MariaDB/MySQL IS NULL conditions and indexes

by Federico Razzoli | Nov 14, 2020 | MariaDB, MySQL

Need Help? Click Here for Expert Support

It is not uncommon for an application to use WHERE conditions like this:

WHERE status = 'DELETED' OR status IS NULL

If you run EXPLAIN, such conditions typically only cause the type column to be show ref_or_null. Whereas, without the check on NULL, it will be ref.

But does this mean that only a small detail in the execution will change, while the query will still be extremely fast? In case no one told you, any good database professional has one answer that is almost always valid. And that answer is: it depends. I know it’s frustrating, but maybe I can alleviate the frustration by explaining why it depends.

A look at numbers

I created a test table with slightly more than 3.5M rows. I built an index on the columns (a, b), in this order, and another on (b) only. Then I’ve run the following queries, and I felt good.

mysql> SELECT COUNT(*) FROM t WHERE (a = 2 OR a IS NULL) AND (b =  5);
+----------+
| COUNT(*) |
+----------+
|      212 |
+----------+
1 row in set (0.01 sec)

mysql> SELECT COUNT(*) FROM t WHERE (a = 2) AND (b =  5 OR b IS NULL);
+----------+
| COUNT(*) |
+----------+
|      120 |
+----------+
1 row in set (0.01 sec)

As you can see, if we add an IS NULL condition to any column in the index, the query remains fast. The problem is when we use IS NULL on multiple columns.

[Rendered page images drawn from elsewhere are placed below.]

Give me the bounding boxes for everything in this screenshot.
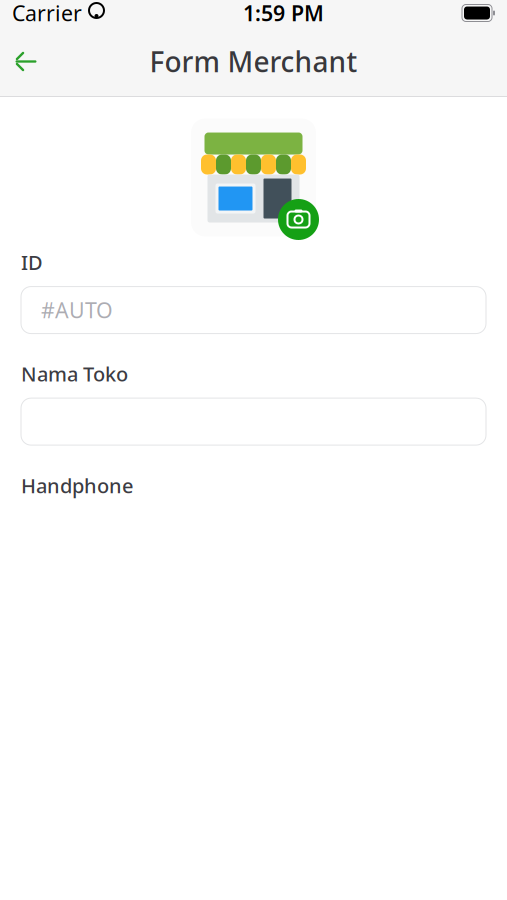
staticText: #AUTO	[41, 296, 113, 324]
button[interactable]: Back	[0, 36, 52, 86]
button[interactable]: #AUTO	[21, 287, 486, 334]
staticText: Carrier	[12, 0, 82, 27]
button[interactable]	[21, 398, 486, 445]
staticText: ID	[21, 249, 43, 276]
staticText: Handphone	[21, 472, 133, 499]
staticText: Nama Toko	[21, 361, 128, 387]
staticText: Form Merchant	[150, 43, 358, 80]
staticText: 1:59 PM	[243, 0, 324, 27]
button[interactable]: Change photo	[278, 199, 319, 240]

mysql> SELECT COUNT(*) FROM t WHERE (a = 2 OR a IS NULL) AND (b =  5 OR b IS NULL);
+----------+
| COUNT(*) |
+----------+
|  1466664 |
+----------+
1 row in set (1 min 21.32 sec)

Blimey! It’s dead slow, is’n it? You may think that this depends on the number of rows. We are selecting a much higher number of rows, perhaps that’s the reason for the slowness. We can test it easily: I ran an UPDATE to replace all NULLs with 0 values, and I repeated the query:

mysql> SELECT COUNT(*) FROM t WHERE (a = 2 OR a IS NULL) AND (b =  5 OR b IS NULL);
+----------+
| COUNT(*) |
+----------+
|      120 |
+----------+
1 row in set (0.02 sec)

Very fast, as expected! But, is that slowdown really normal? Let’s see what happens if we look for 0 values:

mysql> SELECT COUNT(*) FROM t WHERE (a = 2 OR a = 0) AND (b =  5 OR b = 0);
+----------+
| COUNT(*) |
+----------+
|  2457536 |
+----------+
1 row in set (1.93 sec)

We selected even more rows this time, but the query took less than 2 seconds. Still slow, but it’s a huge improvement: the previous version took 81 seconds!

Query plans

What is the difference between these two queries? The first could not use the right index, because ref_or_null cannot be used on multiple columns. It used the index on (b) instead.:

mysql> EXPLAIN SELECT COUNT(*) FROM t WHERE (a = 2 OR a IS NULL) AND (b =  5 OR b IS NULL) G
*************************** 1. row ***************************
           id: 1
  select_type: SIMPLE
        table: t
   partitions: NULL
         type: ref_or_null
possible_keys: idx_b,idx_a_b
          key: idx_b
      key_len: 10
          ref: NULL
         rows: 1815359
     filtered: 11.43
        Extra: Using where; Using index
1 row in set, 1 warning (0.00 sec)

The other version checks two regular values per column, so it uses range on the right index:

mysql> EXPLAIN SELECT COUNT(*) FROM t WHERE (a = 2 OR a = 0) AND (b =  5 OR b = 0) G
*************************** 1. row ***************************
           id: 1
  select_type: SIMPLE
        table: t
   partitions: NULL
         type: range
possible_keys: idx_b,idx_a_b
          key: idx_a_b
      key_len: 10
          ref: NULL
         rows: 1908763
     filtered: 100.00
        Extra: Using where; Using index
1 row in set, 1 warning (0.00 sec)

A range search can involve multiple columns from the same index. The Extra column confirms that the query is executed by only reading the idx_a_b index.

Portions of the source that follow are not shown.